Характер общих понятий г. Шевырева, неизлечимо-мистический, виден также из примеров, подобных следующим. Говоря о железных дорогах и телеграфах, он признает их пользу вот по каким основаниям: «В этих явлениях чувствует и сознает человек осязательным образом свое духовное назначение и предвкушает, так сказать, на земле то совершенное уничтожение времени и пространства, которое ожидает его в будущей жизни» (стр. XXVIII). Это, так сказать, ординарный академик и профессор поэтизирует…

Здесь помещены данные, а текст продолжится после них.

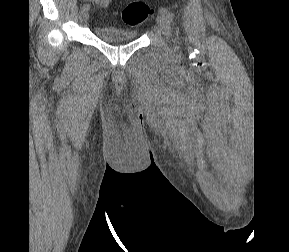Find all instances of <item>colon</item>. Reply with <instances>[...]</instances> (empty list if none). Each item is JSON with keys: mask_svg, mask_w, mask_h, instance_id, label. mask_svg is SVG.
<instances>
[{"mask_svg": "<svg viewBox=\"0 0 289 252\" xmlns=\"http://www.w3.org/2000/svg\"><path fill=\"white\" fill-rule=\"evenodd\" d=\"M152 13L148 4L135 1L127 4L122 11V20L130 26H139L143 24Z\"/></svg>", "mask_w": 289, "mask_h": 252, "instance_id": "5ec220e1", "label": "colon"}]
</instances>
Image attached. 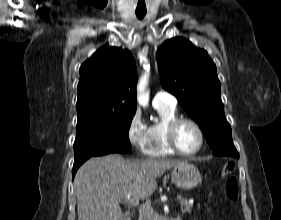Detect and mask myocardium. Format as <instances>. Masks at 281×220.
<instances>
[{
    "label": "myocardium",
    "mask_w": 281,
    "mask_h": 220,
    "mask_svg": "<svg viewBox=\"0 0 281 220\" xmlns=\"http://www.w3.org/2000/svg\"><path fill=\"white\" fill-rule=\"evenodd\" d=\"M183 123H189V124L193 125L199 134V138H200L199 145H198L197 149H195L192 152L183 151L182 149H180V147L177 143V138H176L177 129ZM166 140H167L168 146L176 154L189 157V156H194L201 151V149L203 148V145H204L205 136H204V131H203L202 127L194 119L188 118V117H176L173 120H171L167 125Z\"/></svg>",
    "instance_id": "f54148a6"
}]
</instances>
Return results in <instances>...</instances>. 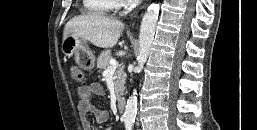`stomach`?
Segmentation results:
<instances>
[{"mask_svg":"<svg viewBox=\"0 0 257 130\" xmlns=\"http://www.w3.org/2000/svg\"><path fill=\"white\" fill-rule=\"evenodd\" d=\"M62 53L70 58L74 56L76 62L84 68L91 69L95 65V56L87 45V40L70 33L62 40Z\"/></svg>","mask_w":257,"mask_h":130,"instance_id":"obj_1","label":"stomach"}]
</instances>
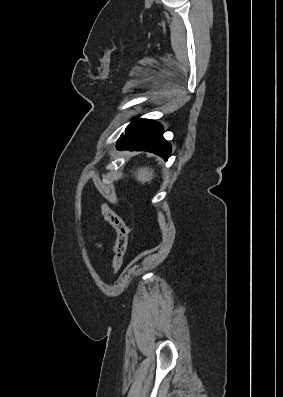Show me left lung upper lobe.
Listing matches in <instances>:
<instances>
[{
  "mask_svg": "<svg viewBox=\"0 0 283 397\" xmlns=\"http://www.w3.org/2000/svg\"><path fill=\"white\" fill-rule=\"evenodd\" d=\"M136 121H137V120H135V121H133L132 123H130V124L127 126L126 130H127L128 128H130Z\"/></svg>",
  "mask_w": 283,
  "mask_h": 397,
  "instance_id": "obj_1",
  "label": "left lung upper lobe"
}]
</instances>
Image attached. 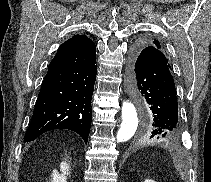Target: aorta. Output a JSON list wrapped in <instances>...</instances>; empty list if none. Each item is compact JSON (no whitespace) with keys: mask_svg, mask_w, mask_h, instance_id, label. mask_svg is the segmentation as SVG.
I'll return each instance as SVG.
<instances>
[{"mask_svg":"<svg viewBox=\"0 0 211 182\" xmlns=\"http://www.w3.org/2000/svg\"><path fill=\"white\" fill-rule=\"evenodd\" d=\"M139 119L135 106L129 101L122 104V123L117 132L116 138L119 142L128 141L135 134Z\"/></svg>","mask_w":211,"mask_h":182,"instance_id":"1","label":"aorta"}]
</instances>
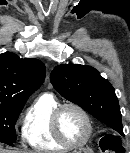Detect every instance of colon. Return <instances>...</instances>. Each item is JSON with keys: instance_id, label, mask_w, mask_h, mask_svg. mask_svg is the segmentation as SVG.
I'll list each match as a JSON object with an SVG mask.
<instances>
[{"instance_id": "5ec220e1", "label": "colon", "mask_w": 130, "mask_h": 153, "mask_svg": "<svg viewBox=\"0 0 130 153\" xmlns=\"http://www.w3.org/2000/svg\"><path fill=\"white\" fill-rule=\"evenodd\" d=\"M101 151L103 153H124L120 140L113 135H106L102 138Z\"/></svg>"}]
</instances>
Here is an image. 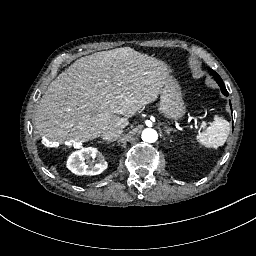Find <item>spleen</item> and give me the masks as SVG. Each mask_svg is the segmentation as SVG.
<instances>
[{
  "instance_id": "3e777b00",
  "label": "spleen",
  "mask_w": 256,
  "mask_h": 256,
  "mask_svg": "<svg viewBox=\"0 0 256 256\" xmlns=\"http://www.w3.org/2000/svg\"><path fill=\"white\" fill-rule=\"evenodd\" d=\"M230 133V124L224 116H216L213 123L204 131L199 132L195 139H190L192 146L198 144L199 147L208 150H218L223 146Z\"/></svg>"
}]
</instances>
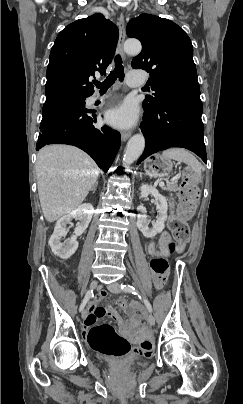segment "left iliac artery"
I'll list each match as a JSON object with an SVG mask.
<instances>
[{
	"instance_id": "obj_1",
	"label": "left iliac artery",
	"mask_w": 243,
	"mask_h": 404,
	"mask_svg": "<svg viewBox=\"0 0 243 404\" xmlns=\"http://www.w3.org/2000/svg\"><path fill=\"white\" fill-rule=\"evenodd\" d=\"M120 288L124 292H129V293H132L134 295H138V297L143 300V302H144L145 306L147 307L148 311L152 312V306H151L150 302L146 298H144V297L142 298L139 295V292L136 290L135 287H133L131 285H121Z\"/></svg>"
}]
</instances>
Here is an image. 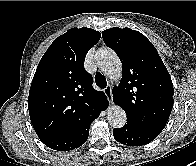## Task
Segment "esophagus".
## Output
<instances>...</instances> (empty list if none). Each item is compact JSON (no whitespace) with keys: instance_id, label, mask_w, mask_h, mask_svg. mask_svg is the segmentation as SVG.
Masks as SVG:
<instances>
[{"instance_id":"esophagus-1","label":"esophagus","mask_w":196,"mask_h":166,"mask_svg":"<svg viewBox=\"0 0 196 166\" xmlns=\"http://www.w3.org/2000/svg\"><path fill=\"white\" fill-rule=\"evenodd\" d=\"M104 93L106 94L110 103H112V88L110 85L104 88Z\"/></svg>"}]
</instances>
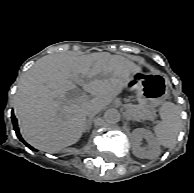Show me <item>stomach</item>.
Masks as SVG:
<instances>
[{
	"mask_svg": "<svg viewBox=\"0 0 194 193\" xmlns=\"http://www.w3.org/2000/svg\"><path fill=\"white\" fill-rule=\"evenodd\" d=\"M129 87L136 90L139 108L154 109L169 95L167 81L161 74L138 72L133 75Z\"/></svg>",
	"mask_w": 194,
	"mask_h": 193,
	"instance_id": "1",
	"label": "stomach"
}]
</instances>
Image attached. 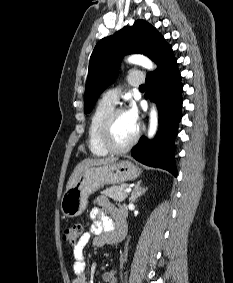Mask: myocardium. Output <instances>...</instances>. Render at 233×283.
Listing matches in <instances>:
<instances>
[{"instance_id": "f54148a6", "label": "myocardium", "mask_w": 233, "mask_h": 283, "mask_svg": "<svg viewBox=\"0 0 233 283\" xmlns=\"http://www.w3.org/2000/svg\"><path fill=\"white\" fill-rule=\"evenodd\" d=\"M122 112H125L124 108H121V107L113 108L111 112L107 115L101 127V130H100L101 145L109 153L120 154V153L127 152L136 144L140 136L141 128L137 124L136 132L134 136L126 145L116 146L113 144L112 139H111L112 127H113L116 117Z\"/></svg>"}]
</instances>
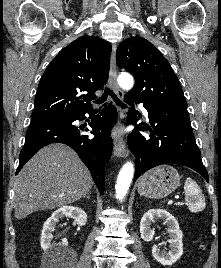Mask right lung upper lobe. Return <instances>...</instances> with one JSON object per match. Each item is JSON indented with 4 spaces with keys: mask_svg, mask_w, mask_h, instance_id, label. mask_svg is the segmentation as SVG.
Instances as JSON below:
<instances>
[{
    "mask_svg": "<svg viewBox=\"0 0 221 268\" xmlns=\"http://www.w3.org/2000/svg\"><path fill=\"white\" fill-rule=\"evenodd\" d=\"M110 54L109 42L88 36L61 50L39 82L31 120L68 117L91 109L95 92L108 79Z\"/></svg>",
    "mask_w": 221,
    "mask_h": 268,
    "instance_id": "obj_1",
    "label": "right lung upper lobe"
}]
</instances>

В другом месте (стр. XX) г. Шевырев доказывает, что знания и промышленность процветали в древней Руси ибо в ней был «искусный и опытный кормщик Антип Тимофеев». Серьезно… Вот слова ученого мистика: «Как же из древней Руси, при отсутствии всякой промышленности, всякого знания, объяснить искусного и опытного кормщика Антипа Тимофеева, которому мы, в рогах Унской Губы, обязаны спасением жизни Петра?» Как же это объяснить, в самом деле? Мы думаем, что материал для объяснения могут г. Шевыреву доставить в этом случае описания путешествий к различным диким островитянам.

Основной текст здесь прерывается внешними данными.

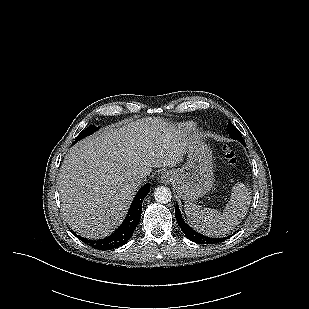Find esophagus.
Returning a JSON list of instances; mask_svg holds the SVG:
<instances>
[{"mask_svg":"<svg viewBox=\"0 0 309 309\" xmlns=\"http://www.w3.org/2000/svg\"><path fill=\"white\" fill-rule=\"evenodd\" d=\"M171 180V177L168 173H163L161 176V181L164 183H168Z\"/></svg>","mask_w":309,"mask_h":309,"instance_id":"esophagus-1","label":"esophagus"}]
</instances>
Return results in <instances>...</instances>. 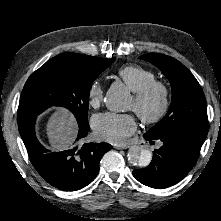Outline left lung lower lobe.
Instances as JSON below:
<instances>
[{
	"mask_svg": "<svg viewBox=\"0 0 221 221\" xmlns=\"http://www.w3.org/2000/svg\"><path fill=\"white\" fill-rule=\"evenodd\" d=\"M150 141L161 140L163 145L153 152L151 163L143 169L134 170V177L152 188H166L182 180L195 165L202 144L183 137L156 138L145 133Z\"/></svg>",
	"mask_w": 221,
	"mask_h": 221,
	"instance_id": "obj_1",
	"label": "left lung lower lobe"
}]
</instances>
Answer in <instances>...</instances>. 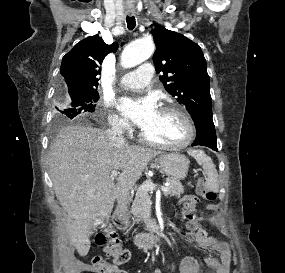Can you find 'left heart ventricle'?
I'll use <instances>...</instances> for the list:
<instances>
[{"label": "left heart ventricle", "instance_id": "b2bd125f", "mask_svg": "<svg viewBox=\"0 0 285 273\" xmlns=\"http://www.w3.org/2000/svg\"><path fill=\"white\" fill-rule=\"evenodd\" d=\"M142 130L149 139L160 143H177L186 135L185 124L176 113L160 110Z\"/></svg>", "mask_w": 285, "mask_h": 273}]
</instances>
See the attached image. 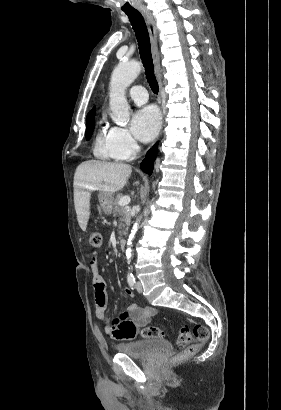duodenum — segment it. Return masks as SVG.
I'll use <instances>...</instances> for the list:
<instances>
[{
	"label": "duodenum",
	"instance_id": "duodenum-1",
	"mask_svg": "<svg viewBox=\"0 0 281 410\" xmlns=\"http://www.w3.org/2000/svg\"><path fill=\"white\" fill-rule=\"evenodd\" d=\"M126 243H127V242H126L125 239L120 240V241L118 242L119 248H120L121 250H124L125 247H126Z\"/></svg>",
	"mask_w": 281,
	"mask_h": 410
}]
</instances>
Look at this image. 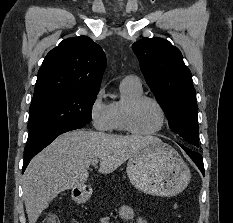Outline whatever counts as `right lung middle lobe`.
Returning <instances> with one entry per match:
<instances>
[{
  "label": "right lung middle lobe",
  "mask_w": 233,
  "mask_h": 223,
  "mask_svg": "<svg viewBox=\"0 0 233 223\" xmlns=\"http://www.w3.org/2000/svg\"><path fill=\"white\" fill-rule=\"evenodd\" d=\"M98 92L53 91L34 95L30 105V123L24 155L42 147L62 129L85 126Z\"/></svg>",
  "instance_id": "right-lung-middle-lobe-1"
}]
</instances>
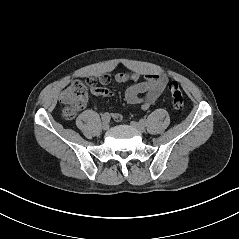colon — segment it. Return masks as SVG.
<instances>
[{"label": "colon", "instance_id": "colon-1", "mask_svg": "<svg viewBox=\"0 0 239 239\" xmlns=\"http://www.w3.org/2000/svg\"><path fill=\"white\" fill-rule=\"evenodd\" d=\"M96 84L97 82L94 78H88L86 83L74 81L62 92L60 100L64 105L63 116L66 119H72L84 108L88 99V88H93ZM169 92L174 108H182L184 105V96L177 82L169 84Z\"/></svg>", "mask_w": 239, "mask_h": 239}]
</instances>
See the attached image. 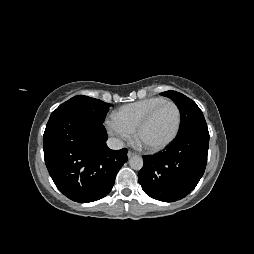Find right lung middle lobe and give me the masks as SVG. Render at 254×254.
I'll return each instance as SVG.
<instances>
[{"label": "right lung middle lobe", "mask_w": 254, "mask_h": 254, "mask_svg": "<svg viewBox=\"0 0 254 254\" xmlns=\"http://www.w3.org/2000/svg\"><path fill=\"white\" fill-rule=\"evenodd\" d=\"M110 106L101 100L78 95L61 104L50 117L72 113L103 123Z\"/></svg>", "instance_id": "obj_1"}]
</instances>
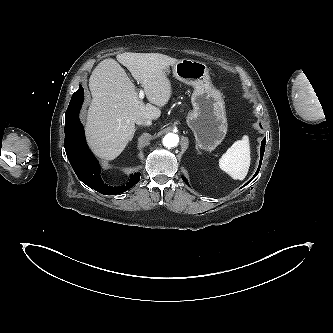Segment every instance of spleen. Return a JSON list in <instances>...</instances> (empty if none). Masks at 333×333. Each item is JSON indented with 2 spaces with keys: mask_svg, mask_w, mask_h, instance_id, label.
Returning <instances> with one entry per match:
<instances>
[{
  "mask_svg": "<svg viewBox=\"0 0 333 333\" xmlns=\"http://www.w3.org/2000/svg\"><path fill=\"white\" fill-rule=\"evenodd\" d=\"M250 146L248 136L237 140L219 159V167L234 180H243L250 166Z\"/></svg>",
  "mask_w": 333,
  "mask_h": 333,
  "instance_id": "obj_1",
  "label": "spleen"
}]
</instances>
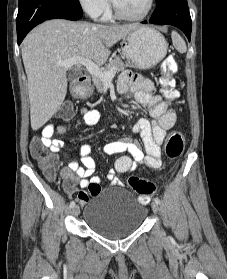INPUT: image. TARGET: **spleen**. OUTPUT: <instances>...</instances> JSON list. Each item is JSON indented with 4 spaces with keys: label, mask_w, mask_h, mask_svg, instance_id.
<instances>
[{
    "label": "spleen",
    "mask_w": 227,
    "mask_h": 279,
    "mask_svg": "<svg viewBox=\"0 0 227 279\" xmlns=\"http://www.w3.org/2000/svg\"><path fill=\"white\" fill-rule=\"evenodd\" d=\"M171 37L176 50L180 53H185L187 51V47L182 37L175 31L171 33Z\"/></svg>",
    "instance_id": "obj_1"
}]
</instances>
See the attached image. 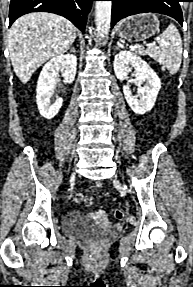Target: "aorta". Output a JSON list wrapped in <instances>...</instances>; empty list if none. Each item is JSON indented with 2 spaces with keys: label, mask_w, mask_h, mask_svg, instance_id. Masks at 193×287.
I'll list each match as a JSON object with an SVG mask.
<instances>
[{
  "label": "aorta",
  "mask_w": 193,
  "mask_h": 287,
  "mask_svg": "<svg viewBox=\"0 0 193 287\" xmlns=\"http://www.w3.org/2000/svg\"><path fill=\"white\" fill-rule=\"evenodd\" d=\"M111 1H96L95 23L99 40L105 44L108 38L111 23Z\"/></svg>",
  "instance_id": "aorta-1"
}]
</instances>
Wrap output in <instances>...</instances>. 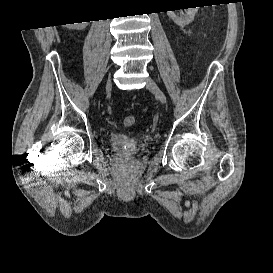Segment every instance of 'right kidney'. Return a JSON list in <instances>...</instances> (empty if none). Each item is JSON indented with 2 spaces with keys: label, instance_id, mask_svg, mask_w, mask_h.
<instances>
[{
  "label": "right kidney",
  "instance_id": "obj_1",
  "mask_svg": "<svg viewBox=\"0 0 273 273\" xmlns=\"http://www.w3.org/2000/svg\"><path fill=\"white\" fill-rule=\"evenodd\" d=\"M88 22L75 23L78 26H74V29H84L87 26Z\"/></svg>",
  "mask_w": 273,
  "mask_h": 273
}]
</instances>
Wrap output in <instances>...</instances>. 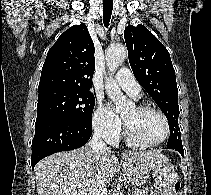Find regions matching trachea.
<instances>
[{
	"instance_id": "3493384b",
	"label": "trachea",
	"mask_w": 211,
	"mask_h": 195,
	"mask_svg": "<svg viewBox=\"0 0 211 195\" xmlns=\"http://www.w3.org/2000/svg\"><path fill=\"white\" fill-rule=\"evenodd\" d=\"M112 10H113L112 1L103 2V23L106 28L109 26Z\"/></svg>"
}]
</instances>
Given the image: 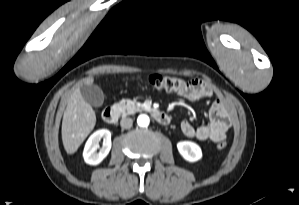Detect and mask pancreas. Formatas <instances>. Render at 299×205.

Внося мистицизм во все явления действительной жизни, даже самые уродливые, г. Шевырев доходит до того, что не стыдится давать следующее объяснение кликушам:
Мы все знаем, с каким благоговением русский человек преклоняет свою голову перед налоем евангельским и внемлет понятному громогласному слову благовестия; мы знаем, с каким внутренним трепетом он сретает, во время литургии, песнь ежехерувимскую, и как глубоко чувствует свое недостоинство, когда священник, приступая к св. причащению, из алтаря возглашает миру: святая святым! В эти три мгновения божественной литургии каким-то особенным трепетом бьется сердце благочестивого русского. Здесь надобно искать первого объяснения тому психологическому явлению, которое известно в нашем простом пароде между женщинами под именем кликуш! (стр. 108, примеч. 6).
Признаемся – если б этот пассаж был написан не г. Шевыревым, которого благочестие не подвержено сомнению, а кем-либо другим, то мы приняли бы его за самую неприличную насмешку…

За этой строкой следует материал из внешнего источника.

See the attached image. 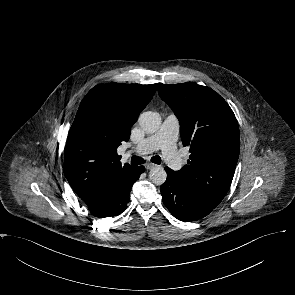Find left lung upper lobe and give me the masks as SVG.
<instances>
[{
    "label": "left lung upper lobe",
    "instance_id": "obj_1",
    "mask_svg": "<svg viewBox=\"0 0 295 295\" xmlns=\"http://www.w3.org/2000/svg\"><path fill=\"white\" fill-rule=\"evenodd\" d=\"M159 96L180 122L181 140L190 160L175 171L201 203L214 209L228 192L239 157L240 133L227 102L194 82L159 84Z\"/></svg>",
    "mask_w": 295,
    "mask_h": 295
}]
</instances>
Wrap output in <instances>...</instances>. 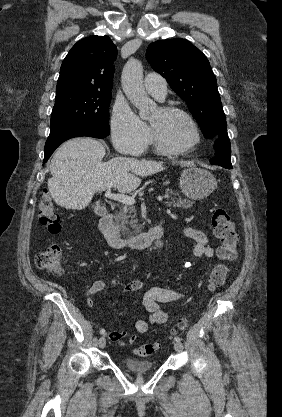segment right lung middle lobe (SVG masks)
<instances>
[{"mask_svg":"<svg viewBox=\"0 0 282 417\" xmlns=\"http://www.w3.org/2000/svg\"><path fill=\"white\" fill-rule=\"evenodd\" d=\"M110 91L71 90L56 93L50 131L81 124L109 134Z\"/></svg>","mask_w":282,"mask_h":417,"instance_id":"1","label":"right lung middle lobe"}]
</instances>
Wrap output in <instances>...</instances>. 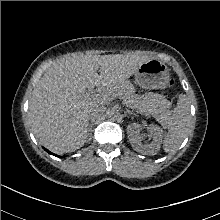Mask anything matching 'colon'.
I'll list each match as a JSON object with an SVG mask.
<instances>
[{
	"label": "colon",
	"mask_w": 220,
	"mask_h": 220,
	"mask_svg": "<svg viewBox=\"0 0 220 220\" xmlns=\"http://www.w3.org/2000/svg\"><path fill=\"white\" fill-rule=\"evenodd\" d=\"M171 84H172V80L169 81V85H171Z\"/></svg>",
	"instance_id": "obj_1"
}]
</instances>
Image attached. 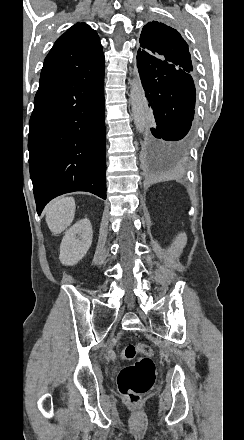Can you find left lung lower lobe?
<instances>
[{"instance_id": "1", "label": "left lung lower lobe", "mask_w": 244, "mask_h": 440, "mask_svg": "<svg viewBox=\"0 0 244 440\" xmlns=\"http://www.w3.org/2000/svg\"><path fill=\"white\" fill-rule=\"evenodd\" d=\"M147 105L152 109L144 127L149 155L176 153L189 145L194 118L195 86L191 73L137 62Z\"/></svg>"}]
</instances>
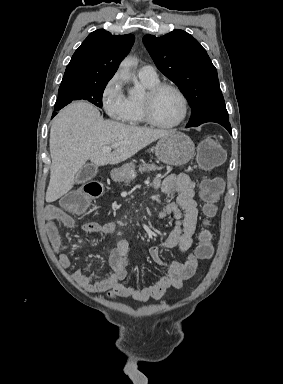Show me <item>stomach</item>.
<instances>
[{
	"label": "stomach",
	"instance_id": "1",
	"mask_svg": "<svg viewBox=\"0 0 283 384\" xmlns=\"http://www.w3.org/2000/svg\"><path fill=\"white\" fill-rule=\"evenodd\" d=\"M194 152L195 146L191 138L182 132H172L169 136L160 138L155 148L156 158L164 164H170V166H184L192 160ZM114 178L117 182L129 184L131 180L136 178L135 164L130 162V164H124L121 168H117Z\"/></svg>",
	"mask_w": 283,
	"mask_h": 384
}]
</instances>
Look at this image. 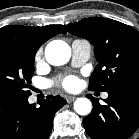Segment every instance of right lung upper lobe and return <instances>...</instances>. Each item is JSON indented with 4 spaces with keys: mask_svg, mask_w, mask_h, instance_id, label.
Here are the masks:
<instances>
[{
    "mask_svg": "<svg viewBox=\"0 0 139 139\" xmlns=\"http://www.w3.org/2000/svg\"><path fill=\"white\" fill-rule=\"evenodd\" d=\"M59 33H65V31L56 25L44 27L9 25L0 28V40H15L38 50L41 44Z\"/></svg>",
    "mask_w": 139,
    "mask_h": 139,
    "instance_id": "right-lung-upper-lobe-1",
    "label": "right lung upper lobe"
}]
</instances>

Впрочем, довольно об общих понятиях г. Шевырева; обратимся к его лекциям об истории русской словесности XIII, XIV и XV столетий.
Прежде всего нужно предупредить читателей, что об истории словесности почти вовсе нет речи в книжке г. Шевырева. Вы найдете в его пяти лекциях (XI–XV) и подробный рассказ о татарском нашествии, и биографии благочестивых и мужественных князей, и жития русских пастырей и отшельников, и заметки о церковных колоколах, живописи, архитектуре, местоположении Кирилло-Белозерского монастыря, о чудесах, совершавшихся в древней России; но истории словесности не найдете. Да оно и естественно, разумеется; потому что – какая же тогда была словесность? Только зачем г. Шевырев мистифицирует читателей названием своей книги? Писать можно о чем и что угодно; но надо же по крайней мере иметь некоторое понятие хотя о том, к какой области знаний относится предмет, о котором пишешь. Не все, что было в древней Руси, можно назвать историею древней русской словесности. Г-н Афанасьев написал, например, несколько статей о зооморфических божествах славянских, г. Егунов – о торговле древней Руси, г. Забелин – о металлическом производстве в древней России;[23] – но не сказали же они, что их труды составляют историю словесности. Да не говоря уже о них, сам, уважаемый г. Шевыревым и известный пылкостью своего ученого воображения, г. Беляев не назвал историею словесности свои игривые исследования – хотя, например, о Руси до Рюрика и о Руси в первое столетие после Рюрика.[24] Не следовало и г. Шевыреву называть историею словесности своих извлечений из «Истории государства Российского» Карамзина и из «Житий русских святых», изданных г. шамбеляном Муравьевым.
23
Имеются в виду статьи А. Н. Афанасьева «Зооморфические божества у славян: птица, конь, корова, змея и волк» (
24
Добролюбов имеет в виду статьи «Русская земля перед прибытием Рюрика в Новгород» (Временник Московского общества истории и древностей российских, 1850, кн. 8) и «Князь Рюрик с братьями и дружиной» (там же, 1852, кн. 14). Ирония Добролюбова вызвана тем, что еще совсем недавно И. Д. Беляев уличался коллегами в научной недобросовестности и субъективизме (см. примеч. 135 на с. 740).